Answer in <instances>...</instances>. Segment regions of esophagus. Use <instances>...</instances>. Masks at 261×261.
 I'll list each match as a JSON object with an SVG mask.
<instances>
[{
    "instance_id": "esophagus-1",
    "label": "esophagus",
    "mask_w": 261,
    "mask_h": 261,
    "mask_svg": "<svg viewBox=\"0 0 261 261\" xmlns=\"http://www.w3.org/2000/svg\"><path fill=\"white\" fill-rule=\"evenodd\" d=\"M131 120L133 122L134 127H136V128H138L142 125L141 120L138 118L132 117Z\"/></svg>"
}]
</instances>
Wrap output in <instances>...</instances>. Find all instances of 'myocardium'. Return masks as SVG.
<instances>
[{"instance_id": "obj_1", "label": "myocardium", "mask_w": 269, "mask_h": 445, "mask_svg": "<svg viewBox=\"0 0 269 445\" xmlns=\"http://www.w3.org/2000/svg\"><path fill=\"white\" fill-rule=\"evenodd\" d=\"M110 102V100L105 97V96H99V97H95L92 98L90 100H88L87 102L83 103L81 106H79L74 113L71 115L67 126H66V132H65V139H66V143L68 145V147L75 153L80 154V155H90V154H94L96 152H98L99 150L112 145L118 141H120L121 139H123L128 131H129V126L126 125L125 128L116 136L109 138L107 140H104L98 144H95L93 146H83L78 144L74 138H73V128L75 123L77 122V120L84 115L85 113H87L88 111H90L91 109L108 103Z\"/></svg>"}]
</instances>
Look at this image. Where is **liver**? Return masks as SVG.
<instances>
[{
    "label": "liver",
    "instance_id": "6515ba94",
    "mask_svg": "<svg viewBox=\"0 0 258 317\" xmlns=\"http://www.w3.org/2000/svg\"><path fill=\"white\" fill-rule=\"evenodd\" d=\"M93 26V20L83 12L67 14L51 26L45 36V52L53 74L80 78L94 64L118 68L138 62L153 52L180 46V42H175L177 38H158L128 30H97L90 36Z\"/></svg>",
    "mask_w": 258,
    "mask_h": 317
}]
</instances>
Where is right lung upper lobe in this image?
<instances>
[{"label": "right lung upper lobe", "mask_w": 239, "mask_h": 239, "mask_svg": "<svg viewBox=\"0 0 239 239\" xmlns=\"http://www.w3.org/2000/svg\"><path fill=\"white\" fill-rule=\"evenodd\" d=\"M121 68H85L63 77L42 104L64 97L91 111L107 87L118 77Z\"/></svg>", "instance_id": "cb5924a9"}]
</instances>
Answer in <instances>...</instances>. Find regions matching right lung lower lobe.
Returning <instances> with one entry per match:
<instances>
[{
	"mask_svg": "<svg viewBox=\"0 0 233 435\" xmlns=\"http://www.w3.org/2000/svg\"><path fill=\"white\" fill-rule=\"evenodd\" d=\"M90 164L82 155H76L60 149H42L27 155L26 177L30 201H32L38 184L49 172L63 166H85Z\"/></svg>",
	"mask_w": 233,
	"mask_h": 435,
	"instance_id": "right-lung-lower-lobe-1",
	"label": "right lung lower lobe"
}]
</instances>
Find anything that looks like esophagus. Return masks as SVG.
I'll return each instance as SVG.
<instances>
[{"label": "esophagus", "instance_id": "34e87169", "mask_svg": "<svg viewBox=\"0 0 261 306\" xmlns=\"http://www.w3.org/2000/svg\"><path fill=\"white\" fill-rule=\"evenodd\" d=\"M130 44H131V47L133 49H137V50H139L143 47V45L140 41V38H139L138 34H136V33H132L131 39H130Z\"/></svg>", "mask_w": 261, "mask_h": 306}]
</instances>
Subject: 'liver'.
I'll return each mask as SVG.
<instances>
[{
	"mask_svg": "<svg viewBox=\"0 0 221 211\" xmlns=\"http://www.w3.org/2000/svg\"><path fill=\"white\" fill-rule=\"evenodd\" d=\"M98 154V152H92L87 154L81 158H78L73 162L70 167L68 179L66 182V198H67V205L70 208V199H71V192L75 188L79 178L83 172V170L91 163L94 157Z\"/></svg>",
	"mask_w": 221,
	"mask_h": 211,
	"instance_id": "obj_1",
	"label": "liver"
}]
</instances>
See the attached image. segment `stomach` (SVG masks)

* * *

Restate each of the entries above verbatim.

Answer in <instances>...</instances>. Segment regions of esophagus. Use <instances>...</instances>. Masks at 261×261.
 I'll list each match as a JSON object with an SVG mask.
<instances>
[{
    "instance_id": "esophagus-1",
    "label": "esophagus",
    "mask_w": 261,
    "mask_h": 261,
    "mask_svg": "<svg viewBox=\"0 0 261 261\" xmlns=\"http://www.w3.org/2000/svg\"><path fill=\"white\" fill-rule=\"evenodd\" d=\"M131 120L133 122L134 127H136V128H138L142 125L141 120L138 118L132 117Z\"/></svg>"
}]
</instances>
Wrap output in <instances>...</instances>. Find all instances of 'myocardium'. Return masks as SVG.
<instances>
[{"instance_id": "obj_1", "label": "myocardium", "mask_w": 269, "mask_h": 445, "mask_svg": "<svg viewBox=\"0 0 269 445\" xmlns=\"http://www.w3.org/2000/svg\"><path fill=\"white\" fill-rule=\"evenodd\" d=\"M110 102V100L105 97V96H99V97H95L92 98L90 100H88L87 102L83 103L81 106H79L74 113L71 115L67 126H66V132H65V139H66V143L68 145V147L75 153L80 154V155H90V154H94L96 152H98L99 150L112 145L118 141H120L121 139H123L128 131H129V126L126 125L125 128L116 136L109 138L107 140H104L98 144H95L93 146H83L78 144L74 138H73V128L75 123L77 122V120L84 115L85 113H87L88 111H90L91 109L108 103Z\"/></svg>"}]
</instances>
Look at this image. Where is **liver**? Return masks as SVG.
<instances>
[{
    "label": "liver",
    "instance_id": "6515ba94",
    "mask_svg": "<svg viewBox=\"0 0 258 317\" xmlns=\"http://www.w3.org/2000/svg\"><path fill=\"white\" fill-rule=\"evenodd\" d=\"M93 26V20L83 12L67 14L51 26L45 36V52L53 74L80 78L94 64L118 68L138 62L153 52L180 46V42H175L177 38H158L128 30H97L90 36Z\"/></svg>",
    "mask_w": 258,
    "mask_h": 317
}]
</instances>
Where is right lung upper lobe in this image?
<instances>
[{"label": "right lung upper lobe", "mask_w": 239, "mask_h": 239, "mask_svg": "<svg viewBox=\"0 0 239 239\" xmlns=\"http://www.w3.org/2000/svg\"><path fill=\"white\" fill-rule=\"evenodd\" d=\"M121 68H85L63 77L42 104L64 97L91 111L107 87L118 77Z\"/></svg>", "instance_id": "cb5924a9"}]
</instances>
Answer in <instances>...</instances>. Find regions matching right lung lower lobe.
Returning <instances> with one entry per match:
<instances>
[{
	"mask_svg": "<svg viewBox=\"0 0 233 435\" xmlns=\"http://www.w3.org/2000/svg\"><path fill=\"white\" fill-rule=\"evenodd\" d=\"M90 164L82 155H76L60 149H42L27 155L26 177L30 201H32L38 184L49 172L63 166H85Z\"/></svg>",
	"mask_w": 233,
	"mask_h": 435,
	"instance_id": "right-lung-lower-lobe-1",
	"label": "right lung lower lobe"
}]
</instances>
Find anything that looks like esophagus. Return masks as SVG.
I'll return each instance as SVG.
<instances>
[{"label": "esophagus", "instance_id": "34e87169", "mask_svg": "<svg viewBox=\"0 0 261 306\" xmlns=\"http://www.w3.org/2000/svg\"><path fill=\"white\" fill-rule=\"evenodd\" d=\"M130 44H131V47L133 49H137V50H139L143 47V45L140 41V38H139L138 34H136V33H132L131 39H130Z\"/></svg>", "mask_w": 261, "mask_h": 306}]
</instances>
Subject: 'liver'.
I'll return each mask as SVG.
<instances>
[{
	"mask_svg": "<svg viewBox=\"0 0 221 211\" xmlns=\"http://www.w3.org/2000/svg\"><path fill=\"white\" fill-rule=\"evenodd\" d=\"M98 154V152H92L87 154L81 158H78L73 162L70 167L68 179L66 182V198H67V205L70 208V199H71V192L75 188L79 178L83 172V170L91 163L94 157Z\"/></svg>",
	"mask_w": 221,
	"mask_h": 211,
	"instance_id": "obj_1",
	"label": "liver"
}]
</instances>
See the attached image. segment `stomach` (SVG masks)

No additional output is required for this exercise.